• Assigned task: In the data below, which lines contain "course"? List them by copying each one.

====== Supplied records

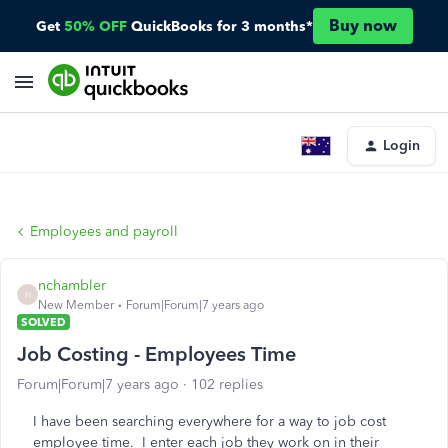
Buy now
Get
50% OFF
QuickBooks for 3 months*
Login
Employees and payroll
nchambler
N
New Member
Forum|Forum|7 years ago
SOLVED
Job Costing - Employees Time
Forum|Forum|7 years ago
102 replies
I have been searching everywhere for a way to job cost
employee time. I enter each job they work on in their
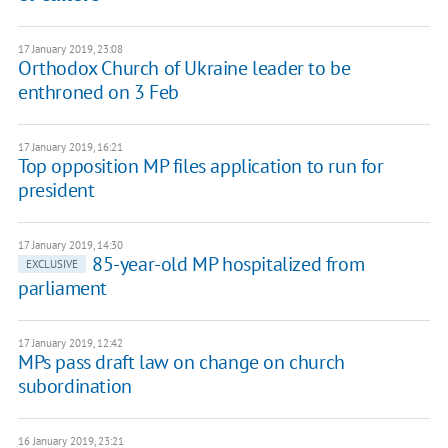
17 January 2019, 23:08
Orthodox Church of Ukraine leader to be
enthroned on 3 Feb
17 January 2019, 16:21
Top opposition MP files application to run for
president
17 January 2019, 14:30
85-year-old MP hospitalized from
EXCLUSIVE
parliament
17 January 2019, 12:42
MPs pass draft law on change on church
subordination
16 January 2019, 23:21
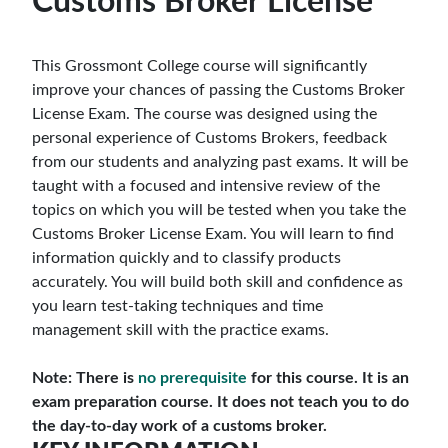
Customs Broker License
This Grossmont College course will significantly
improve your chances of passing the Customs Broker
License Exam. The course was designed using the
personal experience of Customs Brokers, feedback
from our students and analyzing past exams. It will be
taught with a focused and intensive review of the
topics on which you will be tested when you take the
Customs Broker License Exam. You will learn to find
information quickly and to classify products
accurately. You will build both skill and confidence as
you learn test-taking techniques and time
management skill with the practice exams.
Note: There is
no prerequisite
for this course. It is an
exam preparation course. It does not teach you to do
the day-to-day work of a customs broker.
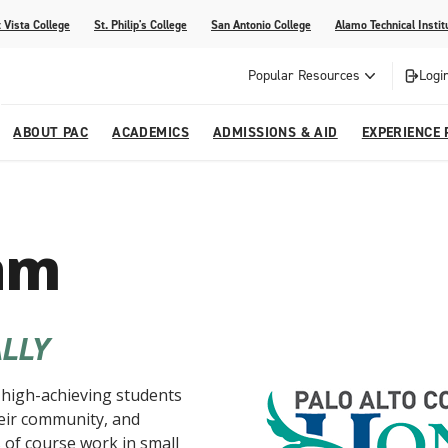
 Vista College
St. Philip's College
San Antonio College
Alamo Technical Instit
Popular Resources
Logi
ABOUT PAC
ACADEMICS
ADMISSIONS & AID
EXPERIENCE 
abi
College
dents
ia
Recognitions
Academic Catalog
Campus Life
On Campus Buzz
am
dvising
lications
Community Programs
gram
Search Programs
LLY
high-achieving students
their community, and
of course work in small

============

• Result:
This Grossmont College course will significantly
License Exam. The course was designed using the
for this course. It is an
exam preparation course. It does not teach you to do
of course work in small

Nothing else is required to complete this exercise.